▶ [Your task]: When you have gone through the entries below, state how many lines include the word "oder" and write nothing else.

▶ [Data for processing]:
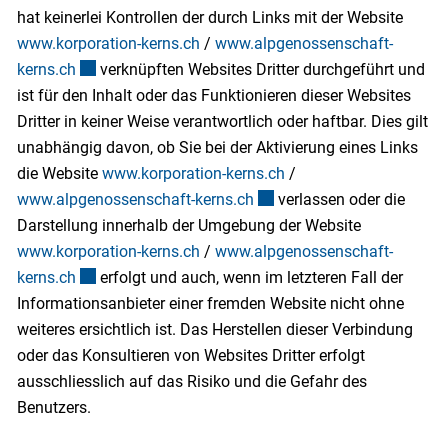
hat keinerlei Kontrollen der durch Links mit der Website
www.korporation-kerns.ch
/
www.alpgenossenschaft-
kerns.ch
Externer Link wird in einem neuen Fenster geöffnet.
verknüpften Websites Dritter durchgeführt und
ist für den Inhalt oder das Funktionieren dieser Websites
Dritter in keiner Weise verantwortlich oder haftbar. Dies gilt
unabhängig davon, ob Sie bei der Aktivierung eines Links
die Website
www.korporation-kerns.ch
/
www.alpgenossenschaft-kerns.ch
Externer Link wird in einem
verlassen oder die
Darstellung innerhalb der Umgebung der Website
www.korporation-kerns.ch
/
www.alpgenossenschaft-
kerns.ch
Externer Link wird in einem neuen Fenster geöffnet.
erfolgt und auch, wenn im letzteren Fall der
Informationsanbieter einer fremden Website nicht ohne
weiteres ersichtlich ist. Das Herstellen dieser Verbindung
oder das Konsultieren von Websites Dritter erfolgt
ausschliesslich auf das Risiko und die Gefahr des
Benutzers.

* * *

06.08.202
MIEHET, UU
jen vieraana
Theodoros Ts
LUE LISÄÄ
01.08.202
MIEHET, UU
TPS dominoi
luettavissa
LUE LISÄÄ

▶ [Worked solution]: 4